## Your assignment
Reproduce the entries that follow exactly. No picture should appear in the result.

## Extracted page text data

━━━━━━

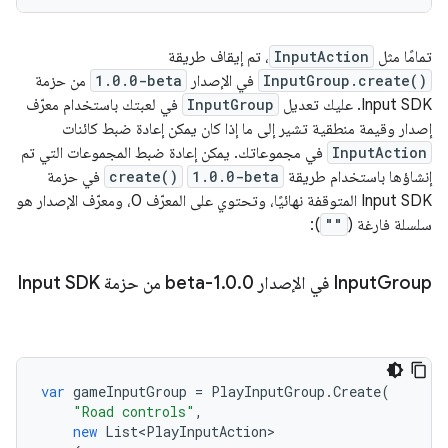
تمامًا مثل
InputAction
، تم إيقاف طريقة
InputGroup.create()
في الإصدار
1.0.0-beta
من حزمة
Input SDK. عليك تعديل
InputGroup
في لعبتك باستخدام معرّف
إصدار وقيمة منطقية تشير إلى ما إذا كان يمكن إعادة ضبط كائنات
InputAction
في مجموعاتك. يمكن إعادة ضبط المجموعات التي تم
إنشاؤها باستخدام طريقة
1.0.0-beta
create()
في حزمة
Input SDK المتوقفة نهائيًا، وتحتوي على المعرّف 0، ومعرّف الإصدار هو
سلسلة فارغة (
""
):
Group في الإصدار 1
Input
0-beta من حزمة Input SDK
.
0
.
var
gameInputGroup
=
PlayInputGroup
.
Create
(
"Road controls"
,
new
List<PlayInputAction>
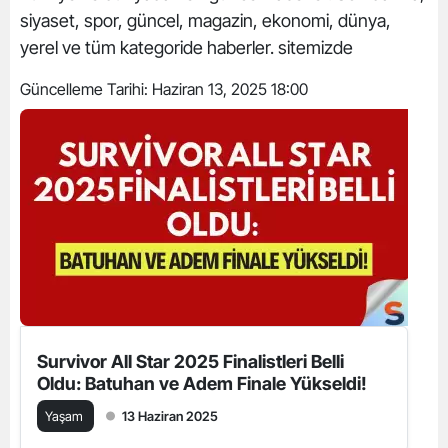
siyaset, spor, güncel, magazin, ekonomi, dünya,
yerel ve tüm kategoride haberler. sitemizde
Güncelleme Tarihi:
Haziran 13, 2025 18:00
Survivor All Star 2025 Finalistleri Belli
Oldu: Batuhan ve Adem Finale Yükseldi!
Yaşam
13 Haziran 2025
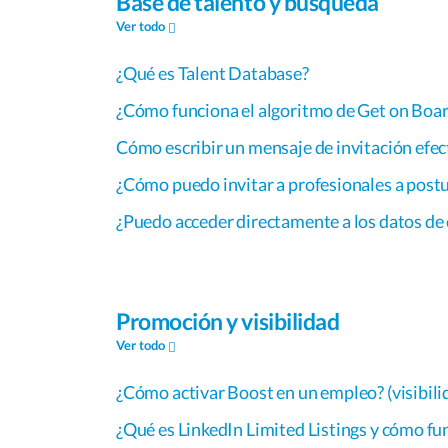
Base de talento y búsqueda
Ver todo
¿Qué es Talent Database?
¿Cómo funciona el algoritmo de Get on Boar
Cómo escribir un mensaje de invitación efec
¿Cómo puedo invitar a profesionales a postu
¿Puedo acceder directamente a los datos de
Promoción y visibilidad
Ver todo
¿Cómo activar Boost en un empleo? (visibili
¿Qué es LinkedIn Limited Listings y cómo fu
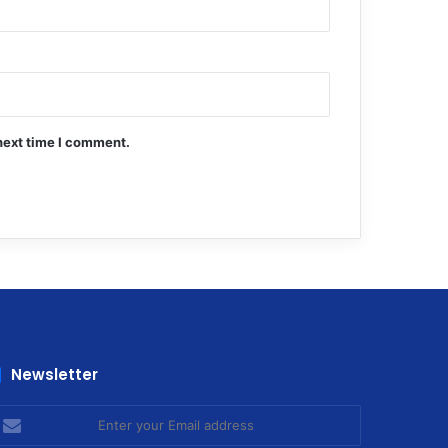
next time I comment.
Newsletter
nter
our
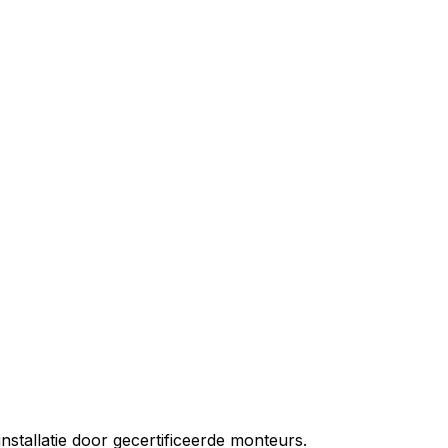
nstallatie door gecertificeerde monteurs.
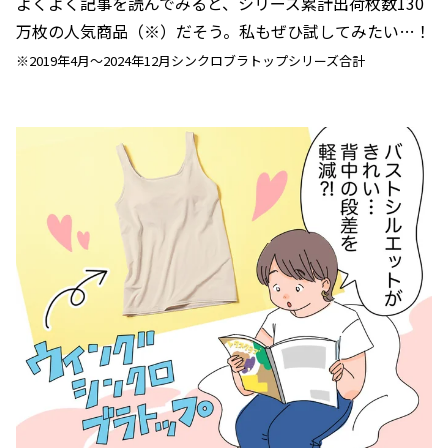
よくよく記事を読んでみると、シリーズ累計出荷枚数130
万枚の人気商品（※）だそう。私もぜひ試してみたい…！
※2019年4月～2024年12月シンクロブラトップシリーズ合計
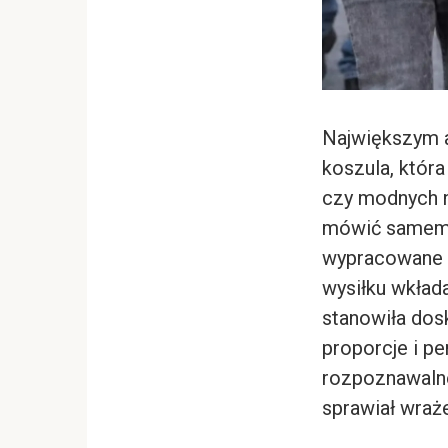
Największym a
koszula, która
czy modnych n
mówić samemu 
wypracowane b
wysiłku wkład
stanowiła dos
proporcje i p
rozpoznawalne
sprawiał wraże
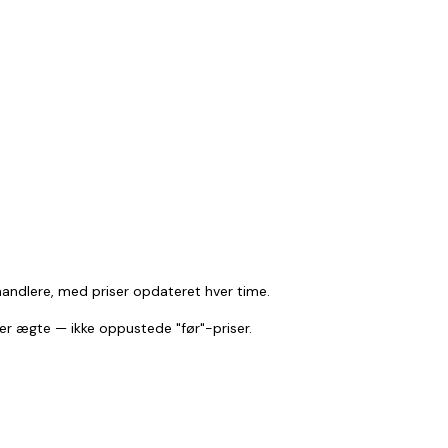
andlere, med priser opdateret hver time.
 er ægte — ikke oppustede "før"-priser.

━━━━━━

## Answer below
تمامًا مثل
InputAction
، تم إيقاف طريقة
InputGroup.create()
في الإصدار
1.0.0-beta
من حزمة
Input SDK. عليك تعديل
InputGroup
في لعبتك باستخدام معرّف
إصدار وقيمة منطقية تشير إلى ما إذا كان يمكن إعادة ضبط كائنات
InputAction
في مجموعاتك. يمكن إعادة ضبط المجموعات التي تم
إنشاؤها باستخدام طريقة
1.0.0-beta
create()
في حزمة
Input SDK المتوقفة نهائيًا، وتحتوي على المعرّف 0، ومعرّف الإصدار هو
سلسلة فارغة (
""
):
Group في الإصدار 1
Input
0-beta من حزمة Input SDK
.
0
.
var
gameInputGroup
=
PlayInputGroup
.
Create
(
"Road controls"
,
new
List<PlayInputAction>
siyaset, spor, güncel, magazin, ekonomi, dünya,
yerel ve tüm kategoride haberler. sitemizde
Güncelleme Tarihi:
Haziran 13, 2025 18:00
Survivor All Star 2025 Finalistleri Belli
Oldu: Batuhan ve Adem Finale Yükseldi!
Yaşam
13 Haziran 2025
Base de talento y búsqueda
Ver todo
¿Qué es Talent Database?
¿Cómo funciona el algoritmo de Get on Boar
Cómo escribir un mensaje de invitación efec
¿Cómo puedo invitar a profesionales a postu
¿Puedo acceder directamente a los datos de
Promoción y visibilidad
Ver todo
¿Cómo activar Boost en un empleo? (visibili
¿Qué es LinkedIn Limited Listings y cómo fu
next time I comment.
Newsletter
nter
our
nstallatie door gecertificeerde monteurs.
よくよく記事を読んでみると、シリーズ累計出荷枚数130
万枚の人気商品（※）だそう。私もぜひ試してみたい…！
※2019年4月～2024年12月シンクロブラトップシリーズ合計
Największym a
koszula, która
czy modnych n
mówić samemu 
wypracowane b
wysiłku wkład
stanowiła dos
proporcje i p
rozpoznawalne
sprawiał wraże
andlere, med priser opdateret hver time.
 er ægte — ikke oppustede "før"-priser.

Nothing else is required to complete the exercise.